Zur Begründung ihrer vom Senat hiergegen zugelassenen Berufung tragen die Kläger
im Wesentlichen vor: Der Kläger zu 1. hätte von der betreffenden Unterrichtsreihe befreit
werden müssen. Sie sei ihm aus besonderen persönlichen Gründen unzumutbar
gewesen. Er sei seelisch-körperlich noch ganz Kind in der Latenzphase, die Vorpubertät
und Pubertät würden bei ihm später einsetzen. Er sei erleichtert gewesen, nicht an der
schulischen Sexualerziehung, die er als „ekelhaft" bezeichnet habe, teilnehmen zu
müssen. Die schulische Sexualerziehung, so wie sie nach den für ihre Durchführung
geltenden Vorschriften sowie den einzusetzenden Medien erwartet werden müsse,
verletze seine Grundrechte aus Art. 2 Abs. , Art. 1 Abs. 1 GG. § 33 SchulG NRW fehle
die vom Bundesverfassungsgericht festgelegte Grenzziehung, insbesondere das Gebot
von Neutralität und Toleranz gegenüber erzieherischen Vorstellungen von Eltern. Er
widerspreche auch Art. 6 Abs. 1 GG, indem er mit dem Lernziel „auf eine
gleichberechtigte Rolle in Ehe, Familie und anderen Partnerschaften" vorzubereiten, die
Ehe mit anderen Partnerschaften gleichstelle. Auch sein Gebot, die „Akzeptanz aller
Menschen unabhängig von ihrer Orientierung und ...Lebensweisen" zu fördern, sei nicht
verfassungsgemäß. Akzeptanz bedeute Annahme im Sinne von Einverständnis und
verlange eine Wertung, die den Intimbereich der Persönlichkeit betreffe. Es werde
zudem jegliches Sexualverhalten, also beispielsweise auch Sodomie und Pädophilie,
gleichgestellt. Dies greife in die Persönlichkeitsrechte von jungen Menschen ein und sei
indoktrinär. Die Richtlinien für die Sexualerziehung böten ebenfalls keine Gewähr für
die Einhaltung der gebotenen Grenzen. Sie seien widersprüchlich hinsichtlich der
Rücksicht auf Alter und Entwicklungsstand; sie würden einheitlich für alle Schulstufen
und -formen gelten. Die Richtlinien zielten darauf ab, Schambarrieren bei den Kindern
zu überwinden, so bei der Behandlung der Empfängnisverhütung und dem Lernziel,
kommunikative Kompetenz in Fragen der Sexualität auszuprägen. Sie leisteten damit
einem Abbau von Schamhaftigkeit und einer Frühsexualisierung Vorschub oder
nähmen dies zumindest billigend in Kauf. Die Richtlinien beschäftigten sich
überwiegend mit Hinweisen zum möglichst problemlosen Ausleben der Sexualität
bereits im Kindes- und Jugendalter. Durch ihre Gewichtung befürworteten sie sexuelles
Tun und werteten Enthaltsamkeit ab. Dies sei indoktrinär. Ebenfalls nicht
verfassungskonform sei die Aussage in den Richtlinien einer Gleichwertigkeit von
Hetero- und Homosexualtiät. Denn Art. 6 GG gebiete den besonderen Schutz von Ehe
und Familie, die fraglos auf heterosexuelles Verhalten mit Weitergabe des Lebens und
19
den Fortbestand der Gesellschaft zielten. Das Gebot, Diskriminierungen zu vermeiden,
bedeute nicht, dass allen Gegebenheiten gleicher Wert zugesprochen werden müsse.

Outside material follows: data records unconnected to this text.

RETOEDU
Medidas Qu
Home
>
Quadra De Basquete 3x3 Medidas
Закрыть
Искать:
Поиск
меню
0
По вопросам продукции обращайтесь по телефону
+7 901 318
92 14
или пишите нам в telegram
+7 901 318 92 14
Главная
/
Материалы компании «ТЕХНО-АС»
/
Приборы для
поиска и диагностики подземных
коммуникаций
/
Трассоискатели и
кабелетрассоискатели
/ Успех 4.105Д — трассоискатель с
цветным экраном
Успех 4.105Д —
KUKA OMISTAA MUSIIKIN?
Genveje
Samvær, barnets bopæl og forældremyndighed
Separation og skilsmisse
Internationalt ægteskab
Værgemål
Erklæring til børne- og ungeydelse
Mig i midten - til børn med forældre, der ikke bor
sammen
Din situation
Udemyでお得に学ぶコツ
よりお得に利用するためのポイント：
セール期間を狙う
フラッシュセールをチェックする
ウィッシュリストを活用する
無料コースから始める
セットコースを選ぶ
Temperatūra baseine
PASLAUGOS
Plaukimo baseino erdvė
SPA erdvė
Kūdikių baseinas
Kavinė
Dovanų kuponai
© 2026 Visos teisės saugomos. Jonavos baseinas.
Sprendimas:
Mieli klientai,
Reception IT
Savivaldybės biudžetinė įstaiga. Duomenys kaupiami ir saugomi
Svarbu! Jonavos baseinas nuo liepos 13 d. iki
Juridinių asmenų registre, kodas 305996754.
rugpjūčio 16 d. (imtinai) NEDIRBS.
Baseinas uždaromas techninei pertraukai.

Auch sei eine Gleichwertung von Homo- und Heterosexualität wissenschaftlich nicht
haltbar, da bei der Homosexualität die wichtigste Funktion der Sexualität, nämlich die
Fortpflanzung fehle. In dem Lehrbuch „Netzwerk Biologie 1" werde der Blick für die
Sexualität aufgedrängt und das Ausleben von Trieben als selbstverständlich dargestellt.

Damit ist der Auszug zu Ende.